L’Editorial de Titus FOLLY : Gbagbo, ‘’Akwaba’’
A toi qui retourne à tes pénates ce jour, 10 ans d’absence après, dont de nombreux passés à la CPI, de nombreux Africains veulent savoir : Laurent Gbagbo, qui tu es ? La réponse dans l’exercice de l’éditorial du jour. Mais en attendant, inclinons-nous devant la mémoire des 3000 Ivoiriens passés de vie à trépas de décembre 2010 à avril 2011 durant cette guerre fratricide, car pour nous la vie humaine est sacrée.
Qui es-tu Laurent Gbagbo ? Nationaliste, résistant, héros, politicien ombrageux, rebelle contrariant, agitateur contrecarrant, ‘’bourreau’’ de son peuple…
Autant de postures qui complexifient la tâche quand on tente de cocher une case pour Laurent Gbagbo ?
La tâche est si difficile pour nous Africains, car il suffit de voir toute la passion et la charge émotive qui déferlent sur la Côte d’Ivoire quand on parle du retour de Laurent Gbagbo.
D’un côté, une partie du peuple ivoirien sera en liesse ce jour. Leur champion est là. Il est là avec une torche éruptive pour la paix. De l’autre côté, le reste des Ivoiriens aura ce jour des fumigations cauchemardesques. Leur ‘’bourreau’’ est rentré avec une lampe vacillante.
Pour cette dernière catégorie, avec le retour de Gbagbo, les espoirs de justice sont à jamais douchés. La douleur imposée par les hercules pulmonaires est toujours sur le dos étroit de certains Ivoiriens. Et quand on parle de retour de Gbagbo, c’est un accablant fardeau qui vient s’y ajouter.
Et en ouvrant leurs fenêtres ce jour à Abidjan, ils vont croire qu’ils sont retournés 10 ans en arrière tout comme s’ils vivaient à nouveau ces rudes moments qu’ils pensaient à jamais dans les tristes annales des intrigues contre lui. Et cette posture est bien normale.

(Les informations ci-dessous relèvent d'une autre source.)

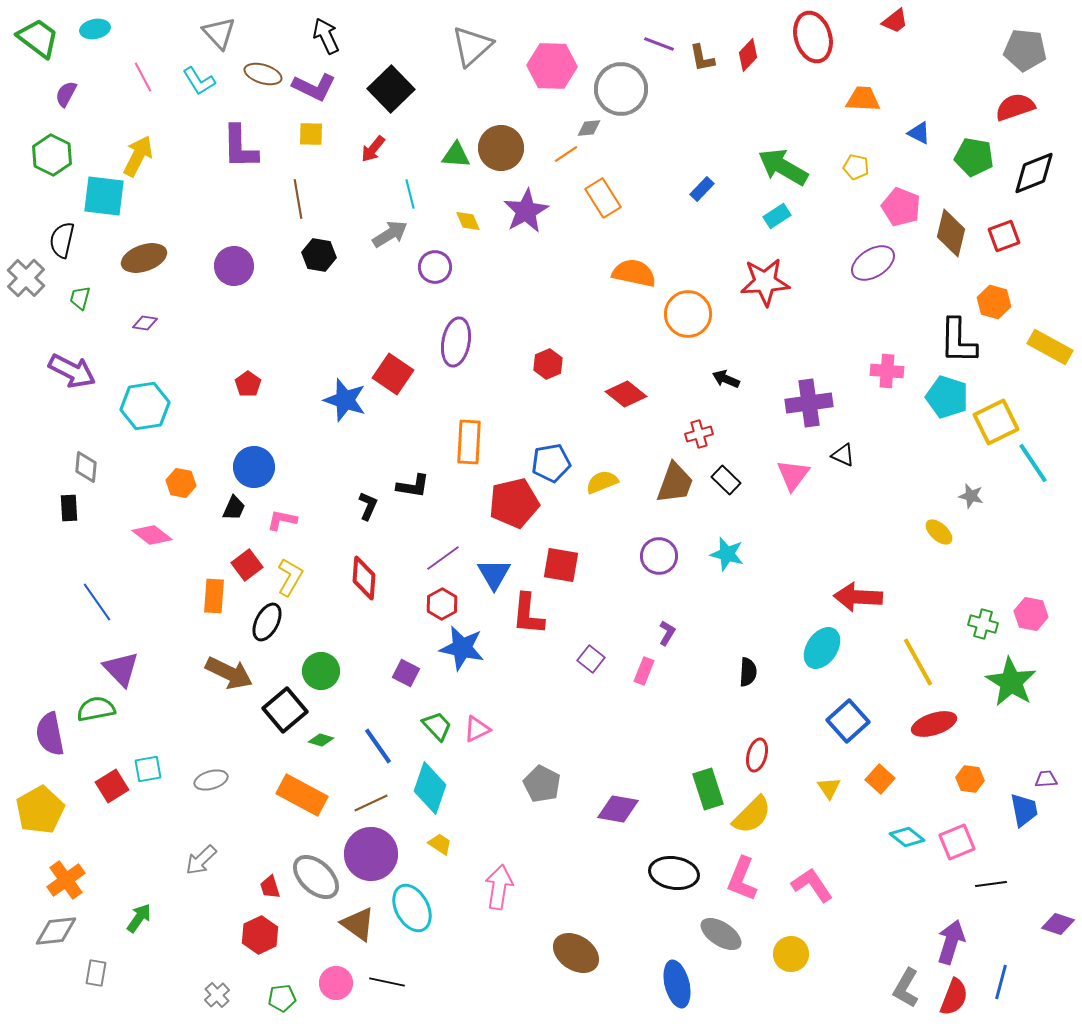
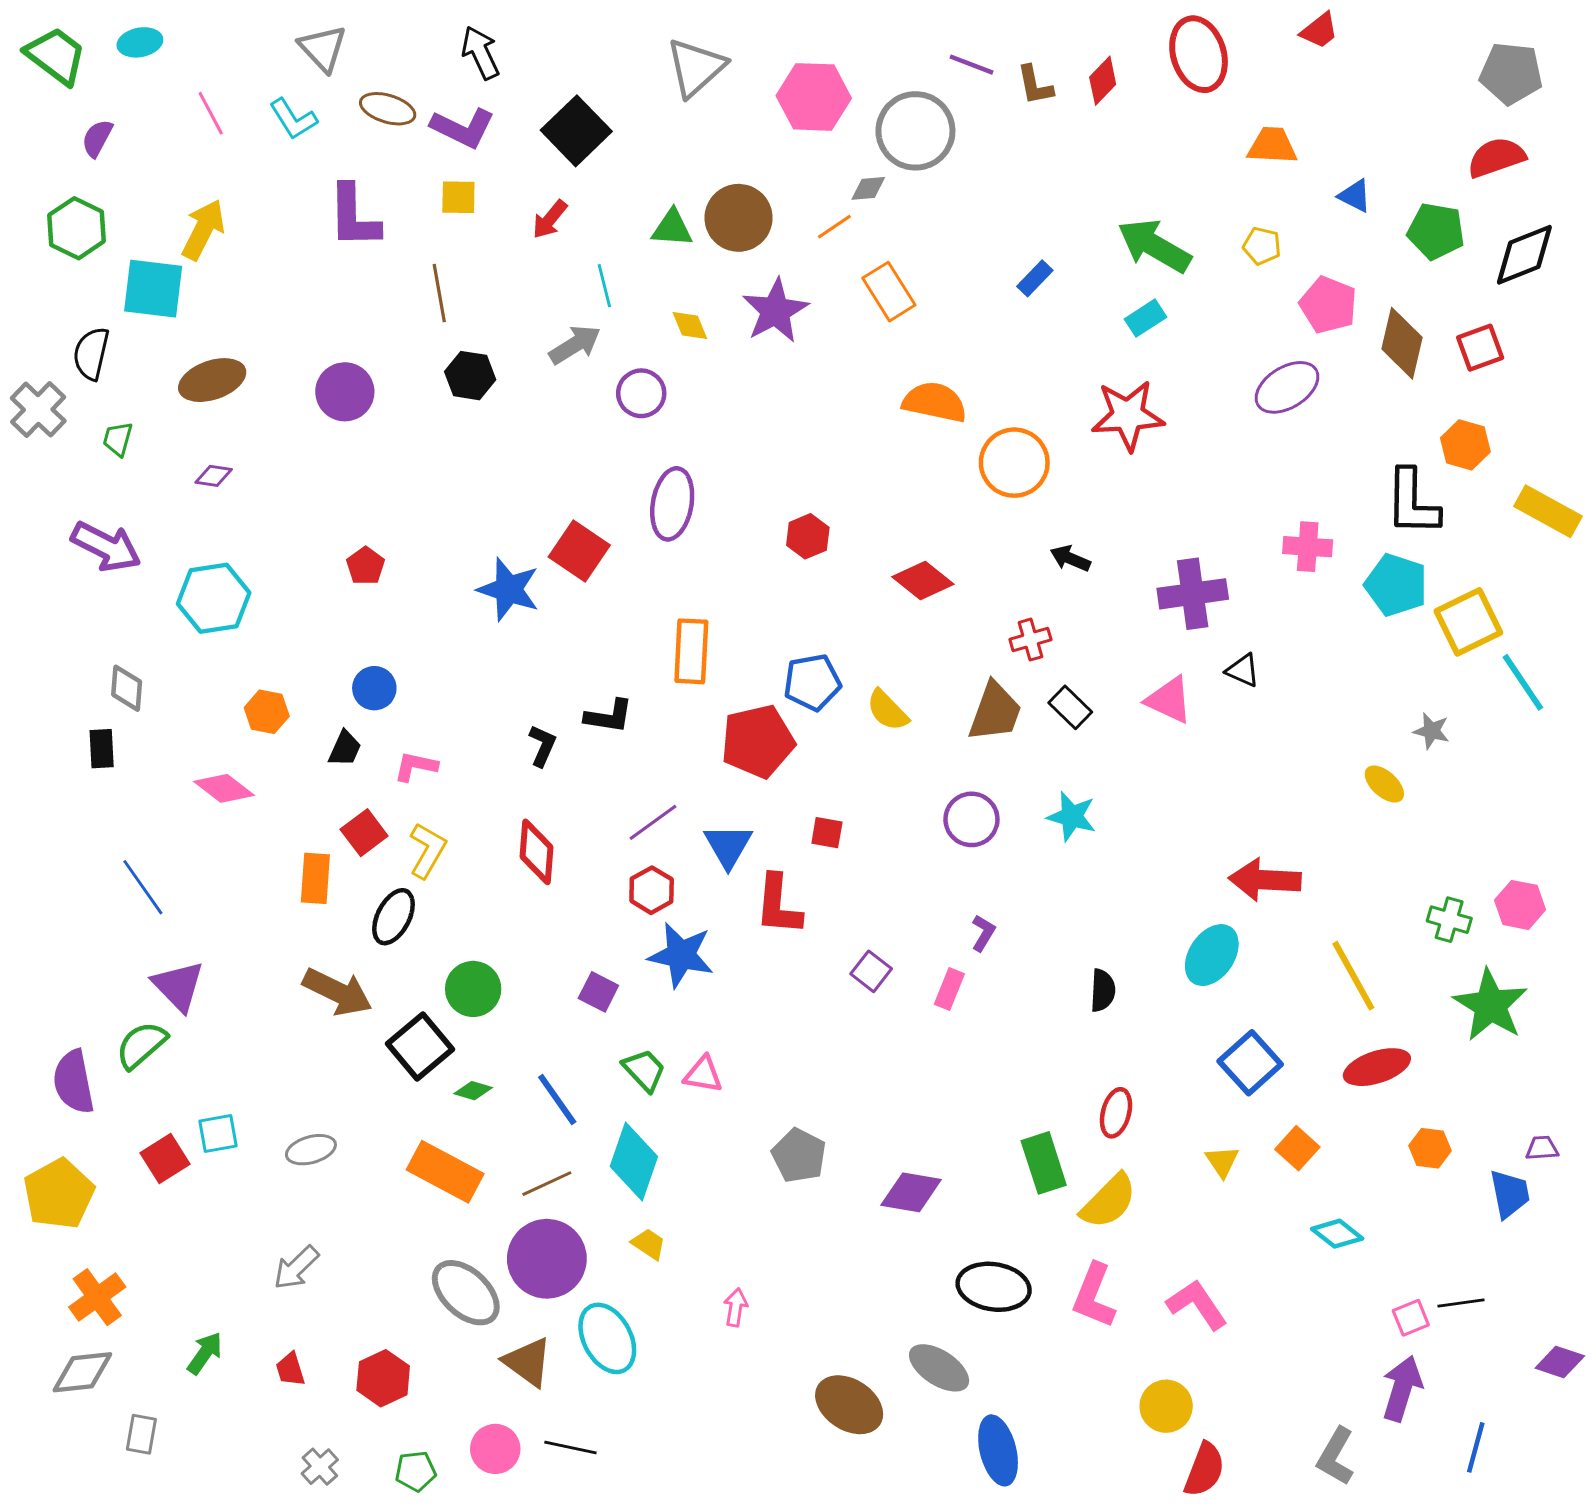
blue circle: (254, 467) -> (374, 688), size x0.7
pink triangle: (793, 475) -> (1169, 700), turned -42
yellow semicircle: (602, 482) -> (887, 710), turned -112
red square: (561, 565) -> (827, 833), size x0.6
green semicircle: (96, 709) -> (141, 1045), turned -30
pink triangle: (477, 729) -> (703, 1074), turned 36
pink square: (957, 842) -> (1411, 1318), moved, size x0.7
red trapezoid: (270, 887) -> (290, 1369), moved
pink arrow: (499, 887) -> (736, 1307), size x0.6
gray ellipse: (721, 934) -> (939, 1368), moved
red semicircle: (954, 997) -> (1204, 1470), moved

Mais pour le reste des Ivoiriens, il n’est pas question de jeter le vaisseau sur l’écueil du dilemme. Pour eux, Laurent Gbagbo a mené le juste combat. Et en tant que gardes sédentaires, il faut sortir des casernes pour accueillir le leader charismatique, le ‘’Capitaine’’, ‘’ l’éléphant d’Abidjan’’ comme certains de ces compatriotes l’appellent affectueusement.
Comme on le voit, avec l’usage des cartes, on peut donc toucher du doigt cette relation de cause à effet soit binaire soit mécanique de cette bataille rangée qui attaque ou protège cette place forte qu’est Laurent Gbagbo.
Quant à moi, je prends le risque et j’assume que Laurent Gbagbo est un résistant, malgré les dégâts colossaux de son pouvoir souvent excessif qui roulait en mode conquête.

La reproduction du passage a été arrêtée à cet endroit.